Упырь резко выдохнул воздушный ком. Встряхнул меня за плечи. И, смачно плюнув на лежащий у ног труп, разразился грязным безудержным матом в его адрес. Из этой тирады цензурными были лишь «твою грушу в душу» да пожелание напоследок: «Пусть будет земля тебе щебнем!».
— Всё, Дымыч… Этого я уберу. А ты делай что хочешь и как хочешь, но… приведи её в чувство. Я — на крыльце. Покараулю, — бросил он напоследок.
И, ухватив труп Жало за ноги, потащил на выход. Безвольная голова в красной тягучей смазке заскользила по полу, подпрыгивая на выбоинах. За ней тянулась жирная полоса, словно черта, подведённая под никчемной жизнью…

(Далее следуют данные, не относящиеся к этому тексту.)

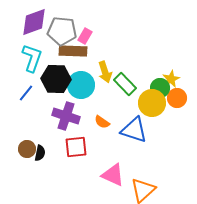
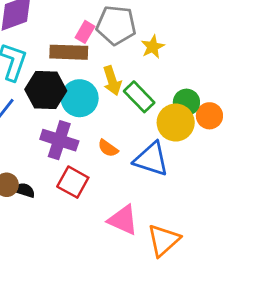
gray pentagon: (62, 31) -> (116, 25), moved
yellow star: (171, 79) -> (153, 47), moved
red square: (76, 147) -> (73, 182), turned 35
black semicircle: (40, 153) -> (24, 190), turned -84

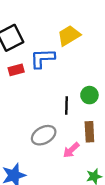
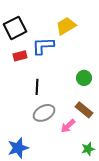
black line: (67, 105) -> (37, 87), moved
brown rectangle: (89, 132) -> (84, 110), turned -48

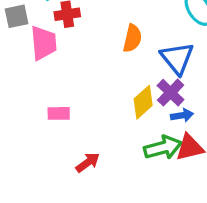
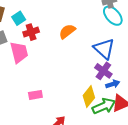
orange semicircle: (132, 38) -> (67, 31), moved, turned -132
yellow diamond: (143, 102) -> (89, 97), moved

Я глядел на большую тёмную лужу у моих ног. На свой окровавленный нож, до сих пор судорожно сжатый в правом кулаке. Очнулся. Вытер клинок о комбинезон и водворил в ножны. В моей голове было пусто. Словно на онемевшей от ужаса Земле — в тот судьбоносный миг, когда Каин убил Авеля. Даже мысли попрятались, притихли, как напуганные птицы. Правда, какая-то одна пришлая, нелепая мысль бегала по этому пустырю и кричала: — «Дымов, ты ведь не просто убил насильника! Ты первый убил землянина из-за инопланетянки! Своего — из-за Чужой!»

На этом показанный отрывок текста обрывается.